There are five “versions” to be tracked within a juju deployment:
- Controller Model Agent Version - The version of the juju API and database service running in the current cloud environment (whether MAAS, Openstack, K8s, AWS, GCP, Azure, or LXD/localhost). This can be queried with
juju status -m controller | head -2
(i.e. 2.9.10). - Model Agent Version - The version of the model (which contains deployed applications) agent that will run the code on the various deployed units. This can be queried with
juju status -m <model-name> | head -2
, and each machine and unit’s agent version can be seen withjuju status -m <model-name> --format yaml
. - Charm version - The version of the charm code which is deployed to each of the juju application’s deployed units which controls how the software (workload) is installed and configured. This is the charmhub version of the uploaded charm code (charm store version 2 as described above by @pengale). This is available in the second-to-right-hand column of
juju status
’s Applications section, or available fromjuju status --format yaml
as thecharm: cs:some-charm-<version>
section of a given application stanza. - Workload version - The actual software that is running as configured by the charm based on the charm code version and application configuration. Most useful when you have the “source”, “openstack-origin”, “snap_channel” or other similar configuration set to “latest”. In the context of kubernetes operators, this is most useful when the charm developer queries the deployed OCI container image and posts the version of the software within the container via set_workload_version() to avoid having to query kubernetes directly. This is optional metadata provided by the charm developer that may be available in the second column of
juju status
in the Applications section, or in the version key of an application stanza withinjuju status --format yaml
. - Machine version - This is the version of the operating system running on the machine (metal, VM, lxd, container) i.e bionic, focal. These can be seen in the output of
juju machines
I think when we talk about the “workload” we should be thinking “snaps, container images, or package versions of the running software which provides the useful service”. All versions other than the workload version and machine version are related to the juju configuration management engine and should not have a major bearing on the functionality and security of the deployed service itself.
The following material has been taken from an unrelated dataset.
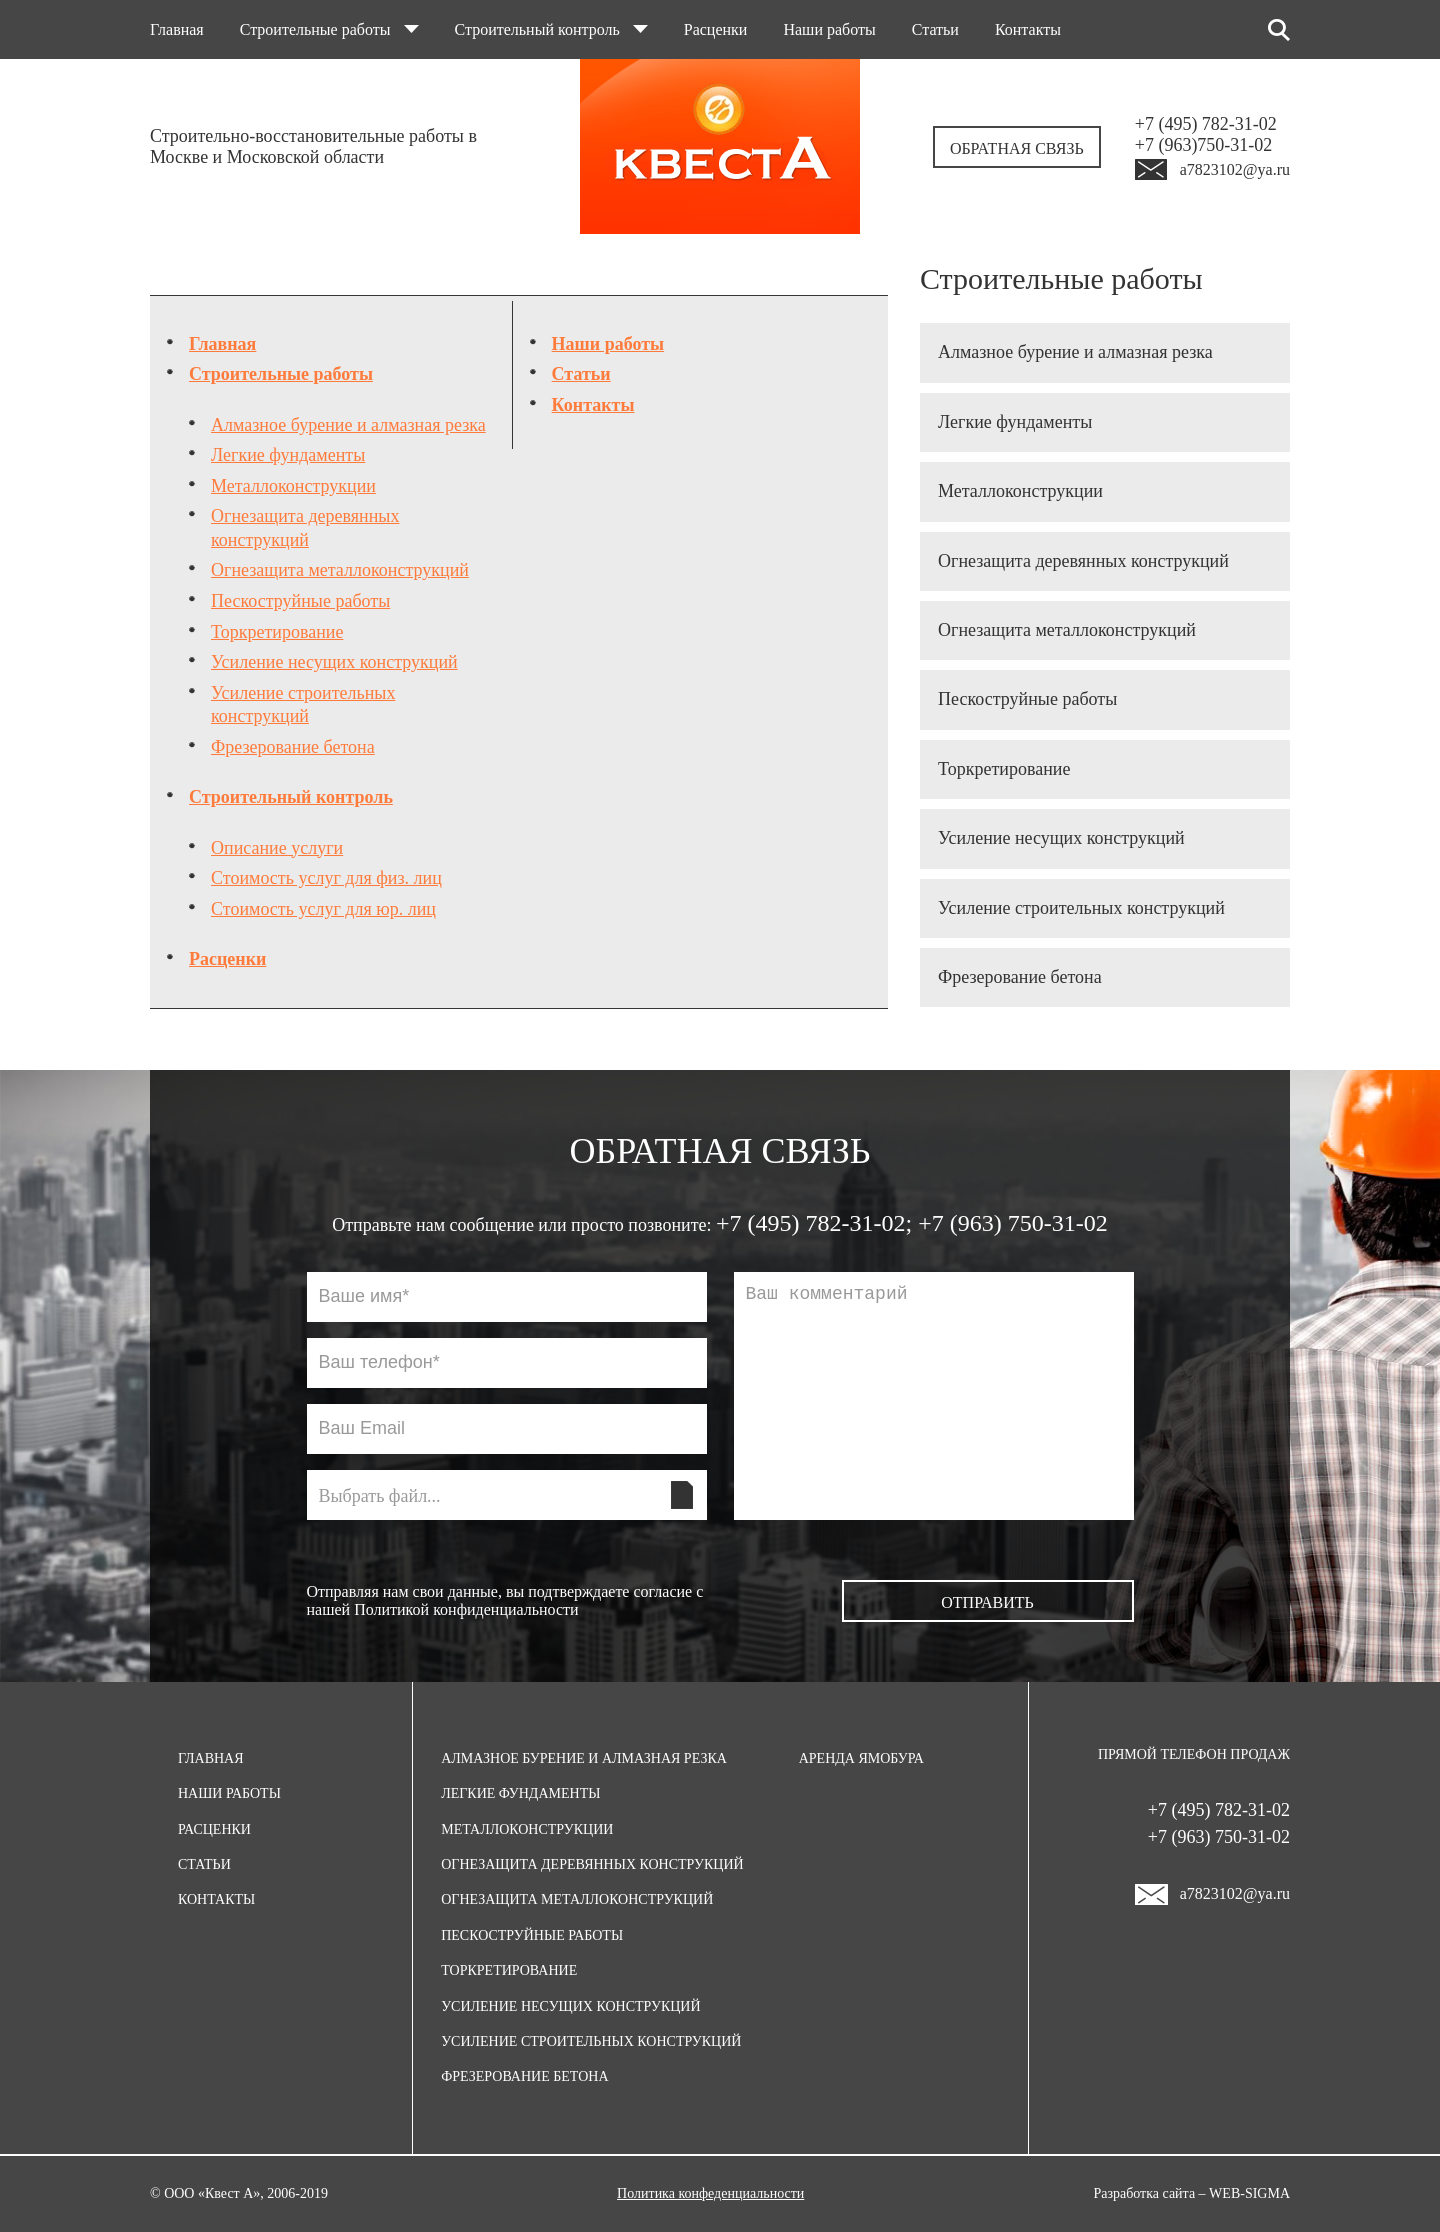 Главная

A given charm, such as nova-compute, may support installation of many different versions of that software (like the nova versions related to Mitaka, Queens, Ussuri, etc), hence the helpful hints of workload_version to make the info available in juju status, rather than checking the charm’s configuration or logging into the unit to get the data from the OS/packaging system.
As Pete noted, this workload_version is not something that juju reacts to, rather it is useful metadata able to be provided by a charm developer for operator visibility of the workload status.
In the case of something like nova-compute, the charm release version is something like 21.04 (this is the charm team’s “release” version and info related to the git repository commit for branch stable/21.04 will show up in the repo-info file - not a standard, but a per-charm team “charmhub → git” translation helper provided by their CI/CD process). This is then published to charmhub with an auto-incrementing version along the lines of charm version #123. Then the operator can configure the openstack-origin setting of the nova-compute application to something like cloud:bionic-ussuri and the version of the workload becomes 21.0.x as the charm code upgrades/installs the packages from the associated repository (or snap channel or OCI image). There are certainly overlaps of which versions of charms support specific versions of workload software, and that must be communicated within release notes and README files of the charm itself.